How does it improve performance? The next step is to introduce write amplification (writing amplification). Write amplification is defined as the host to write a copy of the data, and because flash by block erase page-written features, n data needs to move to a new physical location. Finally SSD Master in order to achieve a host of a write and really operate n+1 write, that write amplification is n+1 times. Then why the hell is that? For example, let's take 7% op for example. After long-term use, we can assume that the useful data and dirty data are very evenly distributed in the flash. So in the case of full disk, a block assumes that if there are 256 page, that is almost 238 to have useful data, and 18 (7%*256) to save the garbage data that has not been. In order to write new data, we need to move the old data. At this point, no matter how full the disk, the firmware must ensure that there is a block is empty, and then just the block of 238 useful page to move, and then write a new page behind, of course, the previous block can be erased.
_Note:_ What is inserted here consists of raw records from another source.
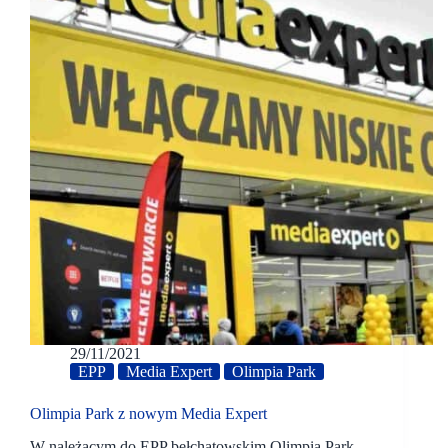
29/11/2021
EPP
Media Expert
Olimpia Park
Olimpia Park z nowym Media Expert
W należącym do EPP bełchatowskim Olimpia Park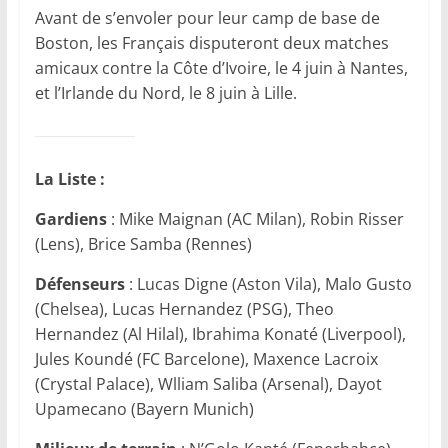
Avant de s’envoler pour leur camp de base de
Boston, les Français disputeront deux matches
amicaux contre la Côte d’Ivoire, le 4 juin à Nantes,
et l’Irlande du Nord, le 8 juin à Lille.
La Liste :
Gardiens
: Mike Maignan (AC Milan), Robin Risser
(Lens), Brice Samba (Rennes)
Défenseurs
: Lucas Digne (Aston Vila), Malo Gusto
(Chelsea), Lucas Hernandez (PSG), Theo
Hernandez (Al Hilal), Ibrahima Konaté (Liverpool),
Jules Koundé (FC Barcelone), Maxence Lacroix
(Crystal Palace), Wlliam Saliba (Arsenal), Dayot
Upamecano (Bayern Munich)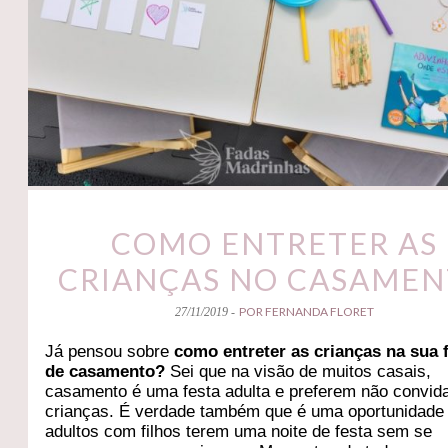
COMO ENTRETER AS
CRIANÇAS NO CASAME
POR FERNANDA FLORET
27/11/2019 -
Já pensou sobre
como entreter as crianças na sua 
de casamento?
Sei que na visão de muitos casais,
casamento é uma festa adulta e preferem não convid
crianças. É verdade também que é uma oportunidade
adultos com filhos terem uma noite de festa sem se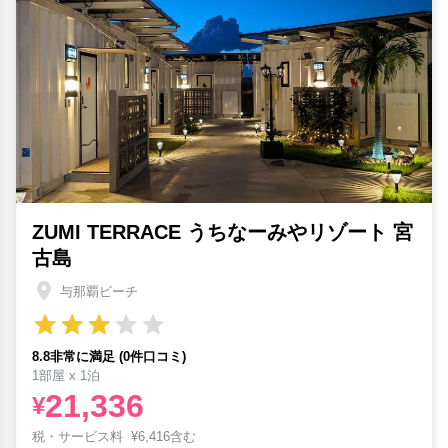
ZUMI TERRACE うちなーみやリゾート 宮
古島
与那覇ビーチ
8.8非常に満足 (0件口コミ)
1部屋 x 1泊
21,336
¥
税・サービス料
¥
6,416含む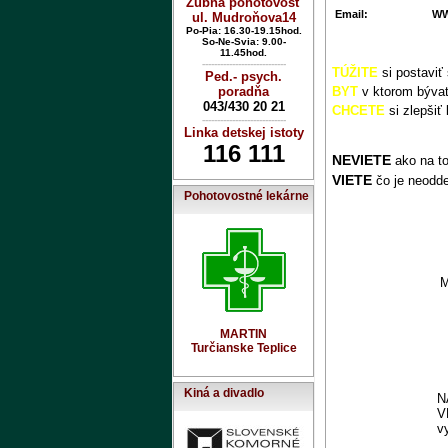
Zubná pohotovosť
Email:
W
ul. Mudroňova14
Po-Pia: 16.30-19.15hod.
So-Ne-Svia: 9.00-
11.45hod.
----------------------------
TÚŽITE
si postaviť
Ped.- psych.
poradňa
BYT
v ktorom bývat
043/430 20 21
CHCETE
si zlepšiť 
----------------------------
Linka detskej istoty
116 111
NEVIETE
ako na to
VIETE
čo je neodde
Pohotovostné lekárne
M
MARTIN
Turčianske Teplice
Kiná a divadlo
N
V
v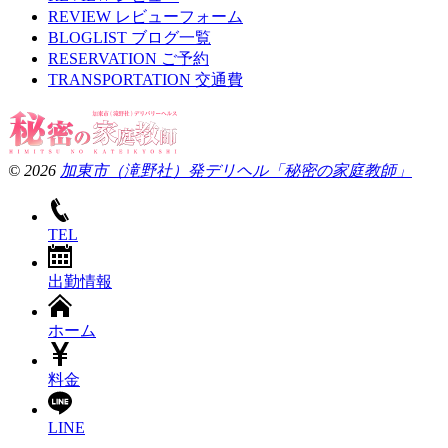
REVIEW
レビューフォーム
BLOGLIST
ブログ一覧
RESERVATION
ご予約
TRANSPORTATION
交通費
© 2026
加東市（滝野社）発デリヘル「秘密の家庭教師」
TEL
出勤情報
ホーム
料金
LINE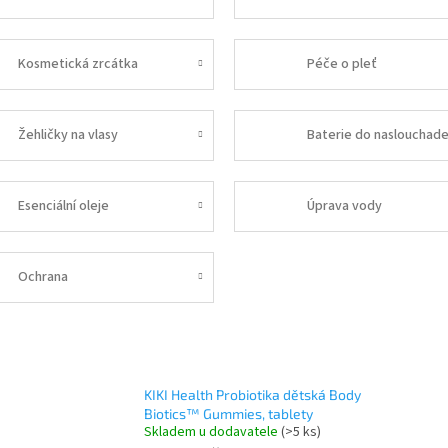
Kosmetická zrcátka
Péče o pleť
Žehličky na vlasy
Baterie do naslouchade
Esenciální oleje
Úprava vody
Ochrana
KIKI Health Probiotika dětská Body
Biotics™ Gummies, tablety
Skladem u dodavatele
(>5 ks)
In order to write these 18 page, the firmware actually wrote 256 page, write amplification more than 10 times times, the performance is very poor, flash life will also fall faster.
- Due to prolonged use, the contents of a sequential file have been placed in several different physical locations, causing the read time to become longer.
However, for these, kernel has been completely blocked, kernel read and write eMMC, will only tell it to read and write the logical address LBA,EMMC FTL (Flash translation layer) is responsible for converting this logical address to the physical address on the real NAND. Even the real address is not known kernel, is completely transparent. And now the NAND Flash has a variety of pits, emmc this form of advantage is to leave the details of concern to the EMMC firmware developers. The so-called surgery industry has specialized, to leave these complex things to professional people, in fact, is a good choice, or the vast number of mobile phone manufacturers also have to care about these details, the burden of big do not say, do not have better performance.
Finally give a very authoritative and very classic figure. Linux storage System to be optimized, from the kernel level I think it is feasible to optimize the file system from top to bottom, block layer, MMC driver. But the details I do not understand, exclamation an acoustic endless ah!
How is the Android storage system optimized?